Sin embargo, las mediciones isotópicas de alta precisión revelaron posteriormente que las composiciones de la Tierra y la Luna son notablemente similares, poniendo en entredicho la teoría convencional de la formación de nuestro satélite. 

Para indagar más la teoría de la formación lunar, Deng comenzó a investigar la formación de la Luna en 2017. Se centró en el desarrollo de un nuevo método de dinámica de fluidos computacional llamado Meshless Finite Mass (MFM), que destaca en el modelado preciso de la turbulencia y la mezcla de materiales.

Mediante este enfoque y con numerosas simulaciones del gran impacto, Deng descubrió que la Tierra primitiva presentaba una estratificación del manto tras la colisión, y que el manto superior y el inferior tenían composiciones y estados diferentes.

En concreto, el manto superior presentaba un océano de magma, creado mediante una mezcla exhaustiva de material procedente de Gaia y Theia, mientras que el manto inferior permanecía en gran parte sólido y conservaba la composición material de Gaia.

“Las investigaciones previas habían hecho excesivo hincapié en la estructura del disco de escombros –precursor de la Luna– y habían pasado por alto el impacto de la gran colisión sobre la Tierra primitiva», explica Deng.

Tras debatir con geofísicos de la Escuela Politécnica Federal de Zúrich (Suiza), el investigador chino y sus colaboradores se dieron cuenta de que esta estratificación del manto podría haber persistido hasta nuestros días, lo que se corresponde con los reflectores sísmicos globales del manto medio (situado a unos 1.000 km por debajo de la superficie terrestre).
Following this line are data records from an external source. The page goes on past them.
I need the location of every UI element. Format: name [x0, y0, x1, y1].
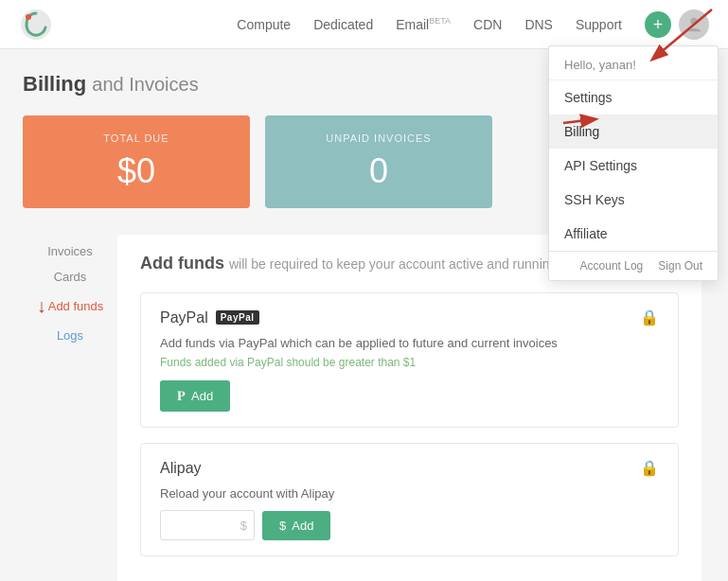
- svg-point-1: [26, 14, 31, 20]
- alipay-payment-block: Alipay 🔒 Reload your account with Alipay…: [140, 443, 679, 556]
- paypal-lock-icon: 🔒: [640, 308, 659, 326]
- nav-dns[interactable]: DNS: [524, 17, 553, 32]
- paypal-payment-block: PayPal PayPal 🔒 Add funds via PayPal whi…: [140, 292, 679, 428]
- total-due-card: TOTAL DUE $0: [23, 115, 250, 208]
- paypal-name: PayPal PayPal: [160, 309, 259, 326]
- sidebar: Invoices Cards ↓ Add funds Logs: [23, 235, 117, 581]
- main-panel: Add funds will be required to keep your …: [117, 235, 701, 581]
- paypal-badge: PayPal: [216, 310, 259, 325]
- alipay-desc: Reload your account with Alipay: [160, 486, 659, 501]
- svg-point-2: [690, 17, 697, 24]
- total-due-label: TOTAL DUE: [42, 132, 231, 144]
- main-nav: Compute Dedicated EmailBETA CDN DNS Supp…: [237, 16, 622, 32]
- user-dropdown: Hello, yanan! Settings Billing API Setti…: [548, 45, 719, 281]
- total-due-value: $0: [42, 151, 231, 191]
- logo[interactable]: [19, 8, 53, 42]
- add-button[interactable]: +: [645, 11, 671, 38]
- amount-input-wrapper: $: [160, 510, 255, 540]
- dropdown-greeting: Hello, yanan!: [549, 46, 718, 80]
- alipay-lock-icon: 🔒: [640, 459, 659, 477]
- alipay-header: Alipay 🔒: [160, 459, 659, 477]
- paypal-desc: Add funds via PayPal which can be applie…: [160, 336, 659, 350]
- user-icon: [684, 14, 704, 35]
- alipay-btn-icon: $: [279, 519, 286, 533]
- dropdown-api-settings[interactable]: API Settings: [549, 149, 718, 183]
- nav-email[interactable]: EmailBETA: [396, 16, 451, 32]
- nav-compute[interactable]: Compute: [237, 17, 291, 32]
- nav-support[interactable]: Support: [576, 17, 622, 32]
- dropdown-settings[interactable]: Settings: [549, 80, 718, 114]
- nav-dedicated[interactable]: Dedicated: [313, 17, 373, 32]
- amount-input[interactable]: [160, 510, 255, 540]
- header: Compute Dedicated EmailBETA CDN DNS Supp…: [0, 0, 728, 49]
- logo-icon: [19, 8, 53, 42]
- sign-out-link[interactable]: Sign Out: [658, 259, 702, 273]
- alipay-add-button[interactable]: $ Add: [262, 511, 330, 540]
- sidebar-invoices[interactable]: Invoices: [23, 238, 117, 264]
- nav-cdn[interactable]: CDN: [473, 17, 502, 32]
- unpaid-invoices-label: UNPAID INVOICES: [284, 132, 473, 144]
- account-log-link[interactable]: Account Log: [580, 259, 644, 273]
- header-actions: +: [645, 9, 709, 40]
- dropdown-affiliate[interactable]: Affiliate: [549, 217, 718, 251]
- alipay-name: Alipay: [160, 460, 202, 477]
- paypal-add-button[interactable]: 𝐏 Add: [160, 380, 230, 412]
- dropdown-ssh-keys[interactable]: SSH Keys: [549, 183, 718, 217]
- avatar-button[interactable]: [679, 9, 709, 40]
- dropdown-billing[interactable]: Billing: [549, 114, 718, 149]
- dropdown-footer: Account Log Sign Out: [549, 251, 718, 280]
- sidebar-cards[interactable]: Cards: [23, 264, 117, 290]
- paypal-header: PayPal PayPal 🔒: [160, 308, 659, 326]
- sidebar-logs[interactable]: Logs: [23, 323, 117, 348]
- sidebar-add-funds[interactable]: ↓ Add funds: [23, 290, 117, 323]
- unpaid-invoices-value: 0: [284, 151, 473, 191]
- alipay-input-row: $ $ Add: [160, 510, 659, 540]
- unpaid-invoices-card: UNPAID INVOICES 0: [265, 115, 492, 208]
- sidebar-arrow-icon: ↓: [37, 295, 46, 317]
- paypal-btn-icon: 𝐏: [177, 388, 186, 404]
- paypal-note: Funds added via PayPal should be greater…: [160, 356, 659, 369]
En particular, todo el manto inferior de la Tierra puede estar aún dominado por material gaiano anterior al impacto, que tiene una composición elemental diferente (incluido un mayor contenido de silicio) que el manto superior, según el estudio anterior de Deng.

Mediante un análisis en profundidad de simulaciones anteriores de la gran colisión y la realización de nuevas simulaciones más precisas, el equipo descubrió que una cantidad significativa de material del manto de Theian, aproximadamente el 2 % de la masa de la Tierra, entró en el manto inferior de Gaia.

El equipo de investigación también calculó que este material del manto teiano, similar a las rocas lunares, está enriquecido con hierro, lo que lo hace más denso que el material gaiano circundante. Como resultado, se hundió rápidamente hasta el fondo del manto y, en el transcurso de la convección del manto a largo plazo, formó dos prominentes regiones LLVP, que han permanecido estables a lo largo de 4.500 millones de años de evolución geológica.